> _Required work_
Repeat exactly the lines below that lie between the line with "prelucrarea datelor dvs." and the line with "cibernetice;", counting both of those lines as part of the answer.

> _Extracted information_
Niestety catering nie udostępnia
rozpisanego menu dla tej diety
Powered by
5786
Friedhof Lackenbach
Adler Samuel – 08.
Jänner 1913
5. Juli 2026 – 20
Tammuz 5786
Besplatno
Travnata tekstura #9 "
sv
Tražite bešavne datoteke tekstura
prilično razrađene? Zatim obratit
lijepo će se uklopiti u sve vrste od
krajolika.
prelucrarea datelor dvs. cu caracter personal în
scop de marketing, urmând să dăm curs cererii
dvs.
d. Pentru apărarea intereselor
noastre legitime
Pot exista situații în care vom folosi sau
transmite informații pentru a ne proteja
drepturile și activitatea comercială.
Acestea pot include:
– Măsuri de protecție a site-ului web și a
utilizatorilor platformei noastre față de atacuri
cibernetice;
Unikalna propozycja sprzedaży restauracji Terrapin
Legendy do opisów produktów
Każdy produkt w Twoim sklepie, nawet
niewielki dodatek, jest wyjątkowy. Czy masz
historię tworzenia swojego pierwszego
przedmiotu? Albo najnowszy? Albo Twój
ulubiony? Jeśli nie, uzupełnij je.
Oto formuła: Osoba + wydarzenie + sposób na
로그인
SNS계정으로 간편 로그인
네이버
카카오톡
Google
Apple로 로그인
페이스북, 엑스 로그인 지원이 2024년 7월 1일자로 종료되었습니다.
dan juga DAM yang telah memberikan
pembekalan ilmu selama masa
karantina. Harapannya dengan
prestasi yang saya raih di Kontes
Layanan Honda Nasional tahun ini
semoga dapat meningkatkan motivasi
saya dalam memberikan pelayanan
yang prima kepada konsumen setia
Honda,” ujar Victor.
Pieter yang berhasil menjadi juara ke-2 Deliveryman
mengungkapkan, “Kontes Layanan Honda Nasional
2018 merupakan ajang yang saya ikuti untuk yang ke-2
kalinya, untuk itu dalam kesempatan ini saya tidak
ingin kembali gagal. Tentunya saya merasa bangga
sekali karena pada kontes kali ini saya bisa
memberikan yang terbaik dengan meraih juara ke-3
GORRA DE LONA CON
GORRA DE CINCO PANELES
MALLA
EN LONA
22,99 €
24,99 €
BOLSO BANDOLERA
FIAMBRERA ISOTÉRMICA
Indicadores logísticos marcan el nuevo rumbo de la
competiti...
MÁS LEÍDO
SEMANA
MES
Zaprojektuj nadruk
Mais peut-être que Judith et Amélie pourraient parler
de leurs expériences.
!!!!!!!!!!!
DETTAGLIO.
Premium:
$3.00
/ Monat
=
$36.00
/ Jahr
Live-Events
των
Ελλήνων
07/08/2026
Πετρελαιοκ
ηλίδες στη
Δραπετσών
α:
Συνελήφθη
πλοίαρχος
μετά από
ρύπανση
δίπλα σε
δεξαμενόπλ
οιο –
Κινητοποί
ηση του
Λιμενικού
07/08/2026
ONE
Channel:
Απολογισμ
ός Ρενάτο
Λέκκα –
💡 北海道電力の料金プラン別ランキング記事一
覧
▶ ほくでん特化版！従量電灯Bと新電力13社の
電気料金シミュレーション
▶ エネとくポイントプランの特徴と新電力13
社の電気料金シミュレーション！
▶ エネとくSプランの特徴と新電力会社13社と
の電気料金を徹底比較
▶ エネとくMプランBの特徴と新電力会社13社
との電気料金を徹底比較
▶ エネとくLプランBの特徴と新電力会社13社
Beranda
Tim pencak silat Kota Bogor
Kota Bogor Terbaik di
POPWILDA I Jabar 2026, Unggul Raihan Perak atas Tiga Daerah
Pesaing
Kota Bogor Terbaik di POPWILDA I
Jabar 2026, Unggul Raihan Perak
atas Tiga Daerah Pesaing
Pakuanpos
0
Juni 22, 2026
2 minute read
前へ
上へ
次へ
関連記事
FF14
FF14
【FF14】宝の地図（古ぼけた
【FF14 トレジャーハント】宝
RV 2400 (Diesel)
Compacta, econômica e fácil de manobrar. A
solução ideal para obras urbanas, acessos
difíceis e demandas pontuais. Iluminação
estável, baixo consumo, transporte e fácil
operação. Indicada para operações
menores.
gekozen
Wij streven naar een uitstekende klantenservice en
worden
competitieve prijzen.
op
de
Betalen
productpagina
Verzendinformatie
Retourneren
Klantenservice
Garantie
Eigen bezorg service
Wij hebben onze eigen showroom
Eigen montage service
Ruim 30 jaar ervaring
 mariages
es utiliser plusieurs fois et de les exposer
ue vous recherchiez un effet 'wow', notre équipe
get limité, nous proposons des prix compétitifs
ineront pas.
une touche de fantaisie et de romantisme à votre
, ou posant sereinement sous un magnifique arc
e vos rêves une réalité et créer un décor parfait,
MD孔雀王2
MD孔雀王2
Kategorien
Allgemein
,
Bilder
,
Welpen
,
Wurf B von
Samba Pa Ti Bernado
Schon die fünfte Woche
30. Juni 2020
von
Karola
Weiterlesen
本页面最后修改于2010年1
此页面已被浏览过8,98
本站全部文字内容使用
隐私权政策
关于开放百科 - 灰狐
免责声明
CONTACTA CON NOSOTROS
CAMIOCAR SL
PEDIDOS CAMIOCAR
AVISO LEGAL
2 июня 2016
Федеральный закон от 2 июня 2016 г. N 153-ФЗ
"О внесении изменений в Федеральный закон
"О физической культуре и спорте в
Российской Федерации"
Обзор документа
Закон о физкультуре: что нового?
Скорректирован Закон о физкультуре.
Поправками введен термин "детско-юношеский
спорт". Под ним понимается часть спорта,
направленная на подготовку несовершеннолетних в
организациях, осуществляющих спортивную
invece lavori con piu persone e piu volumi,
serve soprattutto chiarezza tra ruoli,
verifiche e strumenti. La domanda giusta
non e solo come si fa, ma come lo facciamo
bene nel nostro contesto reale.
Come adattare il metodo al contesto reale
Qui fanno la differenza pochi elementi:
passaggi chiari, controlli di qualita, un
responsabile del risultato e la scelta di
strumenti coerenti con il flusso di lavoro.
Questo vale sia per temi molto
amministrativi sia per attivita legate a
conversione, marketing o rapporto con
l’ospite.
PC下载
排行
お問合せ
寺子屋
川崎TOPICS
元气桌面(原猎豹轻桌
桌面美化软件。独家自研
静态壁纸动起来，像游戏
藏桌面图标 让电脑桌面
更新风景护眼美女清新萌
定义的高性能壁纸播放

> _Your solution_
prelucrarea datelor dvs. cu caracter personal în
scop de marketing, urmând să dăm curs cererii
dvs.
d. Pentru apărarea intereselor
noastre legitime
Pot exista situații în care vom folosi sau
transmite informații pentru a ne proteja
drepturile și activitatea comercială.
Acestea pot include:
– Măsuri de protecție a site-ului web și a
utilizatorilor platformei noastre față de atacuri
cibernetice;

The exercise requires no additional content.